Two days ago, Richa wrote:

I am going through the worst pain of my life. On second day of my marriage my husband told me that he already has two kids so he would not want kids from me. It came to me very shocking. He just announced his decision and never thought what I wanted. Today after 4 years of marriage I keep fighting for kids but he just turns a deaf ear. I have started having menopause and he never ever discusses anything about my pain of being infertile. Many times I talk abt out adoption but he doesn’t even wanna do anything about it.
I loved him but I hate him for this. I am really not a risk taker and because of insecurities that life offers I continue to live with him. But it is really difficult to forgive him for all this.

On the second day of their marriage???

As someone far removed from the situation, I’m thinking I’d be screaming, “Annulment!” But then I try to put myself in her situation on that day. She loves this man. For months or maybe years, she has been planning this wedding and this life together. Now, with the wedding dress not yet put away, the gifts not yet all opened, the ring still new and shiny on her finger, her new husband drops this bomb. She feels stuck. Heartbroken. Disbelieving. Surely he doesn’t mean it. He’ll change his mind.

He didn’t.

Why didn’t he say something sooner? Did he just realize he wasn’t comfortable with the idea of becoming a father? Was he afraid he’d lose her if he told her the truth? Is he just a jerk?

What would you do if you were that woman? From the comments I have received here at Childless by Marriage, I know that some of you ARE that woman or that man who found out after the wedding that you did not feel the same way about having children.

If you’d like to respond to Richa, go to (https://childlessbymarriageblog.com/2013/02/26/sometimes-childless-grief-is-too-much-to-handle-alone/) and scroll down to the comments.

There are certain questions that need to be asked before a relationship goes too far. Maybe I’m influenced by the finale of “The Bachelor” TV show that happened on Monday. I hope I’m not spoiling anything, but Nick chose Vanessa. Unlike the usual “bachelorettes” who swoon into their engagement as if it were the happy ending of a fairy tale, Vanessa still has lots of questions and concerns and is not ready to plan a wedding until she knows some answers.

I’m with Vanessa. Love is great, but you’ve got to get some things straight before you make a long-term commitment. The following is a list of things you really need to talk about. If your partner refuses, see that as a giant red flag.
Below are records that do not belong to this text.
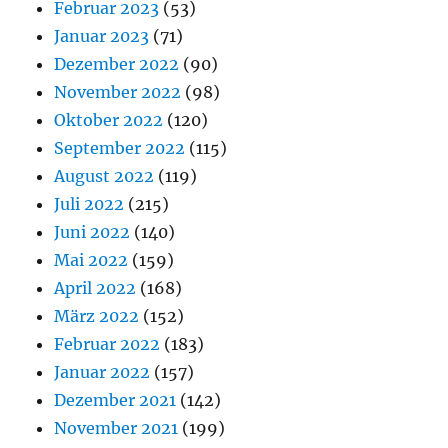
Februar 2023
(53)
Januar 2023
(71)
Dezember 2022
(90)
November 2022
(98)
Oktober 2022
(120)
September 2022
(115)
August 2022
(119)
Juli 2022
(215)
Juni 2022
(140)
Mai 2022
(159)
April 2022
(168)
März 2022
(152)
Februar 2022
(183)
Januar 2022
(157)
Dezember 2021
(142)
November 2021
(199)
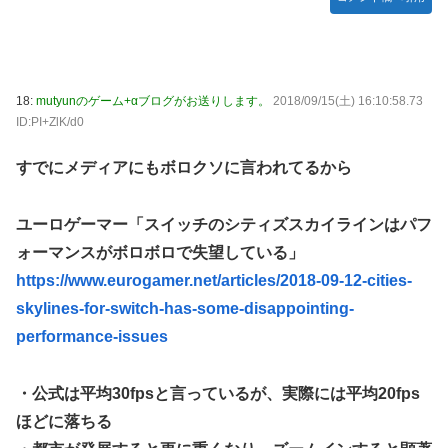
18:
mutyunのゲーム+αブログがお送りします。
2018/09/15(土) 16:10:58.73
ID:PI+ZlK/d0
すでにメディアにもボロクソに言われてるから
ユーロゲーマー「スイッチのシティズスカイラインはパフ
ォーマンスがボロボロで失望している」
https://www.eurogamer.net/articles/2018-09-12-cities-
skylines-for-switch-has-some-disappointing-
performance-issues
・公式は平均30fpsと言っているが、実際には平均20fps
ほどに落ちる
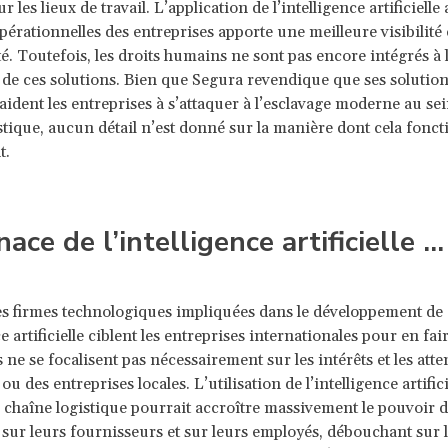
ur les lieux de travail. L’application de l’intelligence artificielle
pérationnelles des entreprises apporte une meilleure visibilité 
té. Toutefois, les droits humains ne sont pas encore intégrés à 
de ces solutions. Bien que Segura revendique que ses solutio
 aident les entreprises à s’attaquer à l’esclavage moderne au sei
stique, aucun détail n’est donné sur la manière dont cela fonc
t.
ace de l’intelligence artificielle …
es firmes technologiques impliquées dans le développement de
ce artificielle ciblent les entreprises internationales pour en fai
es ne se focalisent pas nécessairement sur les intérêts et les atte
 ou des entreprises locales. L’utilisation de l’intelligence artific
a chaîne logistique pourrait accroître massivement le pouvoir 
 sur leurs fournisseurs et sur leurs employés, débouchant sur 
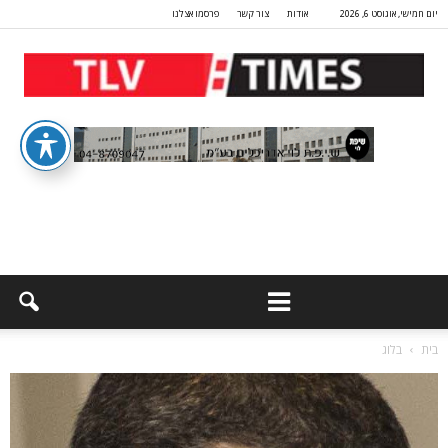
יום חמישי, אוגוסט 6, 2026
אודות
צור קשר
פרסמו אצלנו
בית
בלוג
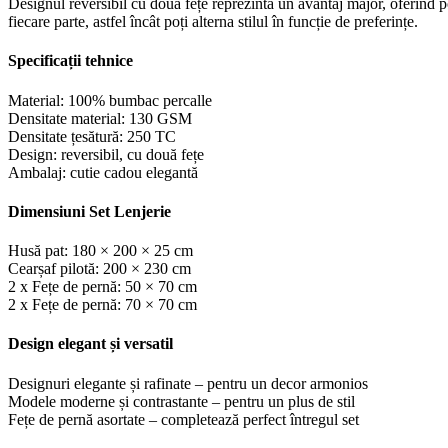
Designul reversibil cu două fețe reprezintă un avantaj major, oferind p
fiecare parte, astfel încât poți alterna stilul în funcție de preferințe.
Specificații tehnice
Material: 100% bumbac percalle
Densitate material: 130 GSM
Densitate țesătură: 250 TC
Design: reversibil, cu două fețe
Ambalaj: cutie cadou elegantă
Dimensiuni Set Lenjerie
Husă pat: 180 × 200 × 25 cm
Cearșaf pilotă: 200 × 230 cm
2 x Fețe de pernă: 50 × 70 cm
2 x Fețe de pernă: 70 × 70 cm
Design elegant și versatil
Designuri elegante și rafinate – pentru un decor armonios
Modele moderne și contrastante – pentru un plus de stil
Fețe de pernă asortate – completează perfect întregul set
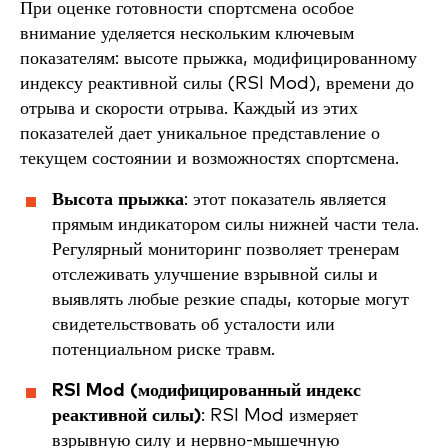
При оценке готовности спортсмена особое
внимание уделяется нескольким ключевым
показателям: высоте прыжка, модифицированному
индексу реактивной силы (RSI Mod), времени до
отрыва и скорости отрыва. Каждый из этих
показателей дает уникальное представление о
текущем состоянии и возможностях спортсмена.
Высота прыжка
: этот показатель является
прямым индикатором силы нижней части тела.
Регулярный мониторинг позволяет тренерам
отслеживать улучшение взрывной силы и
выявлять любые резкие спады, которые могут
свидетельствовать об усталости или
потенциальном риске травм.
RSI Mod (модифицированный индекс
реактивной силы)
: RSI Mod измеряет
взрывную силу и нервно-мышечную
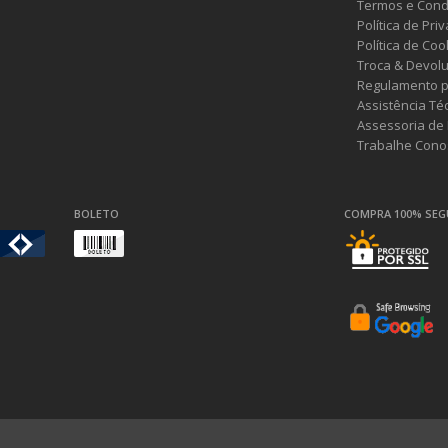
Termos e Cond
Política de Pri
Política de Coo
Troca & Devol
Regulamento p
Assistência Té
Assessoria de
Trabalhe Cono
BOLETO
COMPRA 100% SE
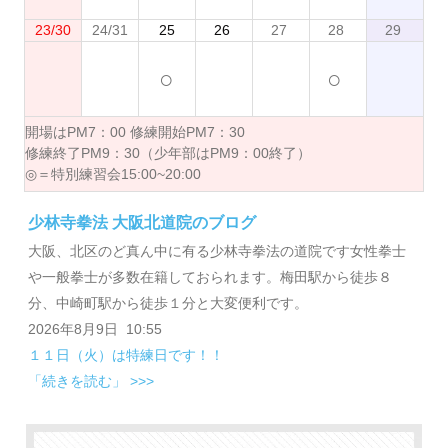
23/30
24/31
25
26
27
28
29
○
○
開場はPM7：00 修練開始PM7：30
修練終了PM9：30（少年部はPM9：00終了）
◎＝特別練習会15:00~20:00
少林寺拳法 大阪北道院のブログ
大阪、北区のど真ん中に有る少林寺拳法の道院です女性拳士
や一般拳士が多数在籍しておられます。梅田駅から徒歩８
分、中崎町駅から徒歩１分と大変便利です。
2026年8月9日 10:55
１１日（火）は特練日です！！
「続きを読む」 >>>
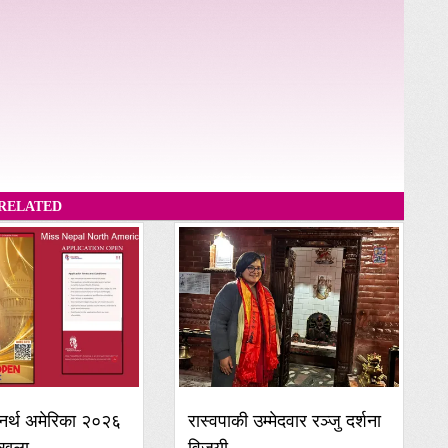
RELATED
नर्थ अमेरिका २०२६
रास्वपाकी उम्मेदवार रञ्जु दर्शना
खुला,
विजयी,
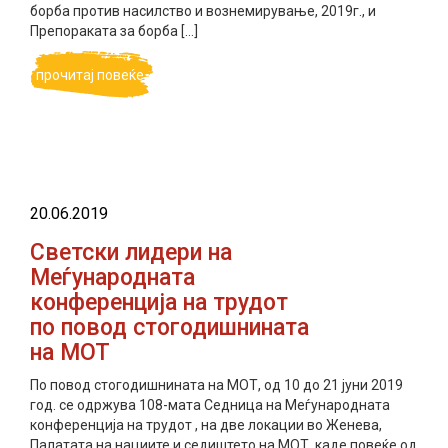
борба против насилство и вознемирување, 2019г., и
Препораката за борба […]
прочитај повеќе
20.06.2019
Светски лидери на
Меѓународната
конференција на трудот
по повод стогодишнината
на МОТ
По повод стогодишнината на МОТ, од 10 до 21 јуни 2019
год. се одржува 108-мата Cедница на Меѓународната
конференција на трудот , на две локации во Женева,
Палатата на нациите и седиштето на МОТ, каде повеќе од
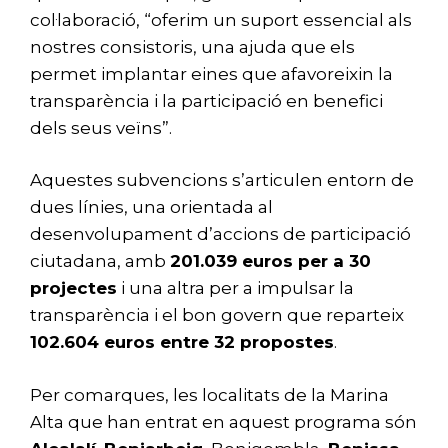
col·laboració, “oferim un suport essencial als
nostres consistoris, una ajuda que els
permet implantar eines que afavoreixin la
transparència i la participació en benefici
dels seus veïns”.
Aquestes subvencions s’articulen entorn de
dues línies, una orientada al
desenvolupament d’accions de participació
ciutadana, amb
201.039 euros per a 30
projectes
i una altra per a impulsar la
transparència i el bon govern que reparteix
102.604 euros entre 32 propostes
.
Per comarques, les localitats de la Marina
Alta que han entrat en aquest programa són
  •  How do you feel about having children with me? Do you want them? How soon? How many? What if we have fertility problems? Would you be willing to try in vitro fertilization or other techniques? Would you be willing to adopt children?
  •  Where do you want to live? Would you be willing to relocate? Are there places you would never want to live? Would you be willing to change jobs so we can live where I want or need to be?
  •  What are your goals in life? What do you dream of doing? Do you have a secret desire to be a singer, mountain climber or astronaut? What would you regret never having a chance to do?
  •  Are you religious? What church do you belong to? Would you be open to changing churches or expect me to convert?
  •  Republican or Democrat?
  •  Have you ever been arrested?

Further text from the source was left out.